Strong American export business caused a large drop in the U.S. trade deficit last month, even as imports also rose, according to government data released Tuesday.
The gap between imports and exports of goods and services dropped 17.6% to $67.1 billion last month, bringing the trade deficit down from a record hit the month before, the Commerce Department reported.
Exports jumped $16.8 billion from September to $223.6 billion, while imports rose by a small $2.5 billion to $290.7 billion.
Sales of goods jumped the most with a $15.8 billion increase led by industrial supplies and materials, while services exports rose only $1 billion.
Meanwhile, the value of goods purchased from abroad rose $1.8 billion, particularly of cars, parts and engines, which rose $1.5 billion. Service imports rose $700 million.

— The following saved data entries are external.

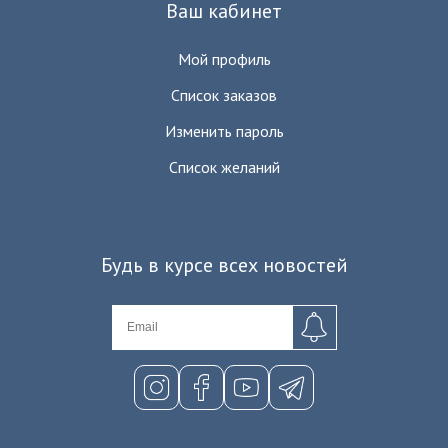
Ваш кабинет
Мой профиль
Список заказов
Изменить пароль
Список желаний
Будь в курсе всех новостей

Mahir Rasheed of Oxford Economics called October a "historically strong month for exports," and noted that while the trade deficit remains above its level before the Covid-19 pandemic, "we expect stronger export growth and moderation in import volumes to keep the deficit stable next year after reaching multiple record highs in 2021."
"However, the Omicron variant is a key downside risk that threatens to distort trade flows by slowing the global recovery in early 2022," he added.
Among trading partners, the deficit with China dropped $3.2 billion, with an increase in exports making up most of the change.
The deficit with the European Union fell as well, also due to export growth, though the deficit with Mexico rose by $800 million.